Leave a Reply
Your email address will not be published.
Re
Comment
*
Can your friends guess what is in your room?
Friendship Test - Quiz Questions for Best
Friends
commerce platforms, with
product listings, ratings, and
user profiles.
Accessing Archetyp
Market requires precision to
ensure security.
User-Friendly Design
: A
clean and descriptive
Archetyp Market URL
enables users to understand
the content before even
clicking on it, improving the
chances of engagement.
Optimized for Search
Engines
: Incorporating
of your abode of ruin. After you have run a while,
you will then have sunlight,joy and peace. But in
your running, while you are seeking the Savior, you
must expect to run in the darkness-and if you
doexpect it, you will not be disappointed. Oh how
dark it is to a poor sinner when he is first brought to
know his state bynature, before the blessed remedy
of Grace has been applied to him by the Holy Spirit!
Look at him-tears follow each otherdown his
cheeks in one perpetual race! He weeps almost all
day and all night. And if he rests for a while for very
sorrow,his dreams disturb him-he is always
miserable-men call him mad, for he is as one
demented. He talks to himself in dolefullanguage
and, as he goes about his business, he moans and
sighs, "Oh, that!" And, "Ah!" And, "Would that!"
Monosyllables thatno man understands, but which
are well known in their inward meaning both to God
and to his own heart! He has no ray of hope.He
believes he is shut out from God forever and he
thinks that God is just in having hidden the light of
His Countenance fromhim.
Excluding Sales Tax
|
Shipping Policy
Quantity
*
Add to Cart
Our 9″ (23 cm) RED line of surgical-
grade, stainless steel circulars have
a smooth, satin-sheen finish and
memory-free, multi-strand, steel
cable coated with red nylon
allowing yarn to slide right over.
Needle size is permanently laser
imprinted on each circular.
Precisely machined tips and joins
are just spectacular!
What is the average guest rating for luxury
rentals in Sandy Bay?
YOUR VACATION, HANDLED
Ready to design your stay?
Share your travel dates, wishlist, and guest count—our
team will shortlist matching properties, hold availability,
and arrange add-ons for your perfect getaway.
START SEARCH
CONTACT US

TASK BRIEF: Output the entire listing exactly as written.

WRITTEN ANSWER:
Leave a Reply
Your email address will not be published.
Re
Comment
*
Can your friends guess what is in your room?
Friendship Test - Quiz Questions for Best
Friends
commerce platforms, with
product listings, ratings, and
user profiles.
Accessing Archetyp
Market requires precision to
ensure security.
User-Friendly Design
: A
clean and descriptive
Archetyp Market URL
enables users to understand
the content before even
clicking on it, improving the
chances of engagement.
Optimized for Search
Engines
: Incorporating
of your abode of ruin. After you have run a while,
you will then have sunlight,joy and peace. But in
your running, while you are seeking the Savior, you
must expect to run in the darkness-and if you
doexpect it, you will not be disappointed. Oh how
dark it is to a poor sinner when he is first brought to
know his state bynature, before the blessed remedy
of Grace has been applied to him by the Holy Spirit!
Look at him-tears follow each otherdown his
cheeks in one perpetual race! He weeps almost all
day and all night. And if he rests for a while for very
sorrow,his dreams disturb him-he is always
miserable-men call him mad, for he is as one
demented. He talks to himself in dolefullanguage
and, as he goes about his business, he moans and
sighs, "Oh, that!" And, "Ah!" And, "Would that!"
Monosyllables thatno man understands, but which
are well known in their inward meaning both to God
and to his own heart! He has no ray of hope.He
believes he is shut out from God forever and he
thinks that God is just in having hidden the light of
His Countenance fromhim.
Excluding Sales Tax
|
Shipping Policy
Quantity
*
Add to Cart
Our 9″ (23 cm) RED line of surgical-
grade, stainless steel circulars have
a smooth, satin-sheen finish and
memory-free, multi-strand, steel
cable coated with red nylon
allowing yarn to slide right over.
Needle size is permanently laser
imprinted on each circular.
Precisely machined tips and joins
are just spectacular!
What is the average guest rating for luxury
rentals in Sandy Bay?
YOUR VACATION, HANDLED
Ready to design your stay?
Share your travel dates, wishlist, and guest count—our
team will shortlist matching properties, hold availability,
and arrange add-ons for your perfect getaway.
START SEARCH
CONTACT US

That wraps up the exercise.